Note: The different letters above the bars indicate a significant difference from the Duncan test results (P < 0.05).
The selection results showed that lipase was produced by 72 isolates, where 34 were from Cipayung (Figure 1) and 38 from Cipeucang (Figure 2). This result means that at least one-third of the total isolates obtained from the landfill are lipase producers because of their potential to become microplastic-degrading agents. The isolates that showed the most extensive clear zone index of lipase activity were bacteria CY1-PE(I) from the Cipayung landfill and the fungi CC2-2F from the Cipeucang landfill. The two isolates, and other isolates that are also having the ability to produce lipase, have the potential to be developed as microplastic-degrading agents.

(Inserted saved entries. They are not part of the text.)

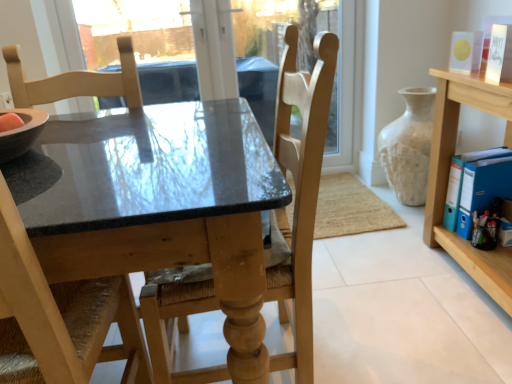 Question: Should I look upward or downward to see light wood chair at left, the 2th chair when ordered from right to left?

Choices:
 (A) up
 (B) down

Answer: (B)

Question: Is light wood shelf at right next to white textured vase at right and touching it?

Choices:
 (A) yes
 (B) no

Answer: (B)

Question: Considering the relative sizes of light wood shelf at right and white textured vase at right in the image provided, is light wood shelf at right wider than white textured vase at right?

Choices:
 (A) yes
 (B) no

Answer: (A)

Question: From a real-world perspective, is light wood shelf at right located higher than white textured vase at right?

Choices:
 (A) no
 (B) yes

Answer: (B)

Question: Does light wood shelf at right come behind white textured vase at right?

Choices:
 (A) yes
 (B) no

Answer: (B)

Question: Can you confirm if light wood shelf at right is taller than white textured vase at right?

Choices:
 (A) yes
 (B) no

Answer: (A)

Question: Could you tell me if light wood shelf at right is turned towards white textured vase at right?

Choices:
 (A) no
 (B) yes

Answer: (A)

Question: Is matte black table at center facing away from white textured vase at right?

Choices:
 (A) yes
 (B) no

Answer: (B)

Question: Is white textured vase at right a part of matte black table at center?

Choices:
 (A) no
 (B) yes

Answer: (A)

Question: Is matte black table at center not near white textured vase at right?

Choices:
 (A) yes
 (B) no

Answer: (A)

Question: Does matte black table at center appear on the right side of white textured vase at right?

Choices:
 (A) yes
 (B) no

Answer: (B)

Question: Is matte black table at center to the left of white textured vase at right from the viewer's perspective?

Choices:
 (A) no
 (B) yes

Answer: (B)

Question: Considering the relative sizes of matte black table at center and white textured vase at right in the image provided, is matte black table at center taller than white textured vase at right?

Choices:
 (A) no
 (B) yes

Answer: (B)

Question: Is light wood shelf at right inside white textured vase at right?

Choices:
 (A) yes
 (B) no

Answer: (B) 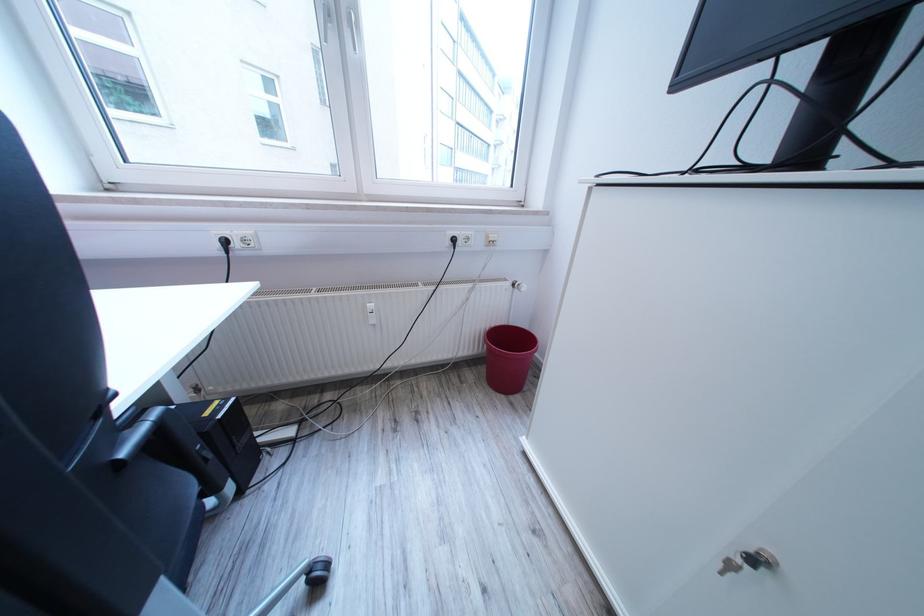 Where would you turn the white window handle? Please return your answer as a coordinate pair (x, y).

(353, 26)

Microplastics degradation by the selected isolate
The isolate assessed for its degradation activity in the present study was CY1-1PE(I), selected from several other isolates, which also showed great potential. This Cipayung landfill’s isolate was chosen because of its ease of growth. It was isolated by the direct method using 1/10NA medium with the addition of PE microplastic after incubation for seven days. The percentage of degradation (Figure 3) was consistent with bacteria isolation when the culture was seven days old. On the 7th day of the degradation activity test, PE microplastics' degradation percentage was higher than those of PP and PS. The difference was more visible on the 14th day than before. However, on day-28 and 42, the percentage of PS microplastics degradation was greater than PE, which jumped to 7.14% and 11.12%, respectively. Therefore, CY1-1PE(I) has the highest potential to degrade PS microplastics.
Figure 3. Percentage of microplastics degradation by CY1-1PE(I).

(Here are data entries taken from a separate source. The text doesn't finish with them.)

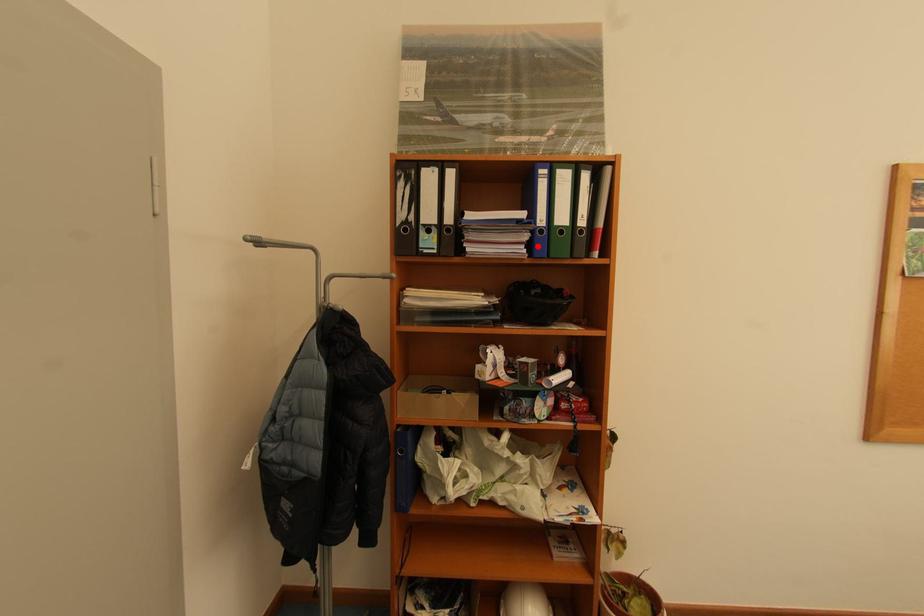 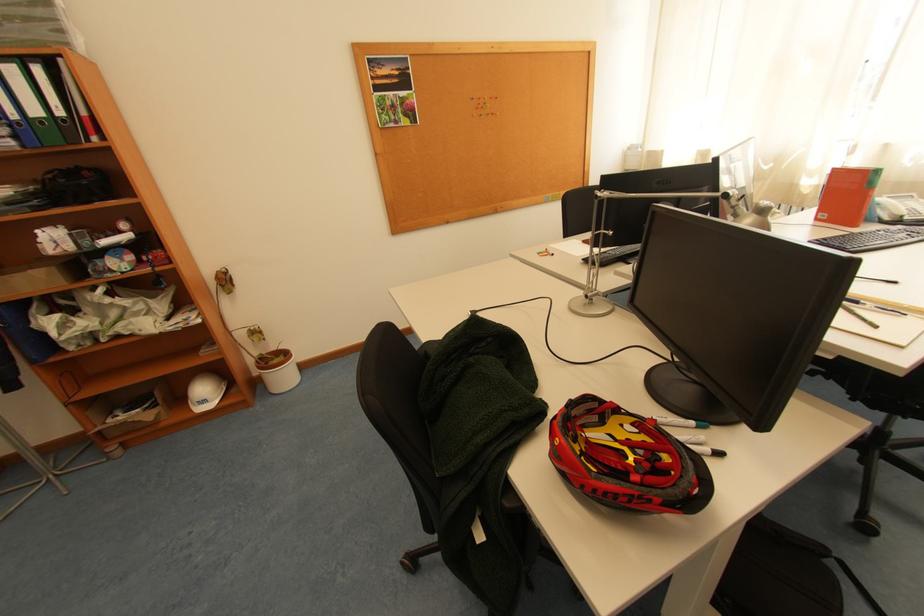 Question: I am providing you with two images of the same scene from different viewpoints. Image1 has a red point marked. In image2, the corresponding 3D location appears at what relative position? Reply with the corresponding letter.

Choices:
 (A) Closer
 (B) Farther

Answer: (B) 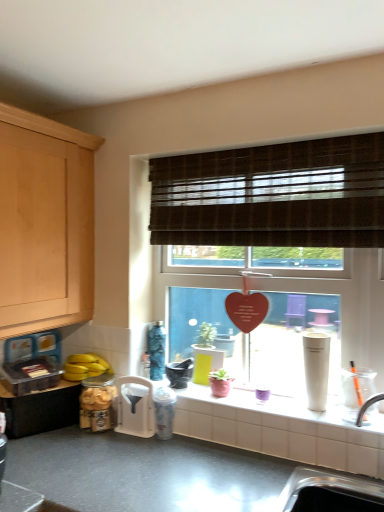 Question: Is matte black mortar at center, which is the third appliance in left-to-right order, completely or partially outside of white plastic funnel at lower center, marked as the second appliance in a right-to-left arrangement?

Choices:
 (A) yes
 (B) no

Answer: (A)

Question: Is matte black mortar at center, which is the first appliance in right-to-left order, at the right side of white plastic funnel at lower center, marked as the second appliance in a right-to-left arrangement?

Choices:
 (A) no
 (B) yes

Answer: (B)

Question: From the image's perspective, is matte black mortar at center, which is the third appliance in left-to-right order, located beneath white plastic funnel at lower center, marked as the second appliance in a right-to-left arrangement?

Choices:
 (A) no
 (B) yes

Answer: (A)

Question: Is matte black mortar at center, which is the first appliance in right-to-left order, not close to white plastic funnel at lower center, marked as the second appliance in a right-to-left arrangement?

Choices:
 (A) no
 (B) yes

Answer: (A)

Question: Is matte black mortar at center, which is the third appliance in left-to-right order, wider than white plastic funnel at lower center, positioned as the second appliance in left-to-right order?

Choices:
 (A) yes
 (B) no

Answer: (A)

Question: Is white plastic funnel at lower center, positioned as the second appliance in left-to-right order, inside the boundaries of matte white tile at center, or outside?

Note: The different letters above the bars indicate a significant difference from the Duncan test results (P < 0.05)
Identity of isolate CY1-1PE(I)
The CY1-1PE(I) was identified based on the 16S rRNA gene fragment analysis. The phylogenetic tree (Figure 4) confirmed the bacterial identity as Bacillus paramycoides, which had 100% similarity with Bacillus subtilis strain MCCC 1A04098 (Liu et al., 2017). The 16S rRNA gene sequence of Bacillus paramycoides CY1-1PE(I) was deposited in the NCBI GenBank and had an accession number MT995121 (https://www.ncbi.nlm.nih.gov/nuccore/MT995121).

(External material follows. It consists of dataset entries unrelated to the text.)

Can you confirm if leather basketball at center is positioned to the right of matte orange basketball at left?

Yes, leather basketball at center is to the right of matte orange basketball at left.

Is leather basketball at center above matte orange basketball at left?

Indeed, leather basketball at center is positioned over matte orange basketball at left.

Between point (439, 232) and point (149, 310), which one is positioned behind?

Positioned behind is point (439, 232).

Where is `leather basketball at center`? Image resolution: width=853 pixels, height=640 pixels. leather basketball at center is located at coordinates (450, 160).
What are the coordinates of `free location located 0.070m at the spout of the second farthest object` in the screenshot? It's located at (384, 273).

Figure 4. Phylogenetic tree of CY1-1PE(I) isolates and their closest homologous sequences based on 1367 base pairs of the 16S rRNA gene
DISCUSSION
Each sampling site in both landfills has its own physicochemical properties that allow different microorganisms to be obtained. It is known that conventionally treated wastewater releases up to 2.32 X 109 microplastic particles per day (Tadsuwan and Babel, 2021). The presence of microplastics in such an effluent creates an adapting factor in the microbial community that inhabits it. Leachate of Cipayung landfill was sampled from the old and new waste piles, while in the Cipeucang landfill, the old waste is mixed with the new waste so that the sampling was only distinguished from the leachate flow sites, which were pipe A and B. However, in both landfills, sampling was carried out on the liquid from the inlet or leachate entering the wastewater treatment. The differences in physicochemical properties of all sampling points showed the potential for obtaining different microorganisms, both in diversity and activity, even in the same landfill. The distribution of microorganisms was neither uniform nor random but depended on physical, chemical, and biological processes and varies on spatial and temporal scales (Lew et al., 2019).
The bacteria obtained from the new waste pile leachate (CY2) had the largest average cell concentration compared to the other two sampling sites (data not shown). It was consistent with the highest biological oxygen demand value in the CY2 sample, which described the high content of easily degradable organic matter in the sample, and compatibility with the moderate temperature and pH. High biological oxygen demand described the number of heterotrophic aerobic microorganisms in the sample. Although this study did not assess the feasibility of leachate characteristics, the value of the biological oxygen demand of all samples was high (more than 150 mg/L) based on environmental regulations regarding the quality standards of raw landfill leachate (Regulation of the Minister of Environment and Forestry Republic of Indonesia No. P.59/Menlhk/Setjen/Kum.1/7/2016, 2016).
Meanwhile, bacteria obtained from the Cipeucang landfill was less than those from the Cipayung. Nevertheless, with high sulfate and ammonia conditions, it is expected that the bacteria from this sample were adapted to these conditions. High concentrations of ammonia and sulfate allowed the formation of ammonium sulfate. In other experiments that provide high ammonium sulfate, limited glucose increased the surface hydrophobicity of Pseudomonas sp. AKS2 on polyethylene plastic. The bacteria were initially reared for three days at 30°C. Furthermore, they were given polyethylene plastic and incubated for another 12 days at the same temperature (Tribedi & Sil, 2014).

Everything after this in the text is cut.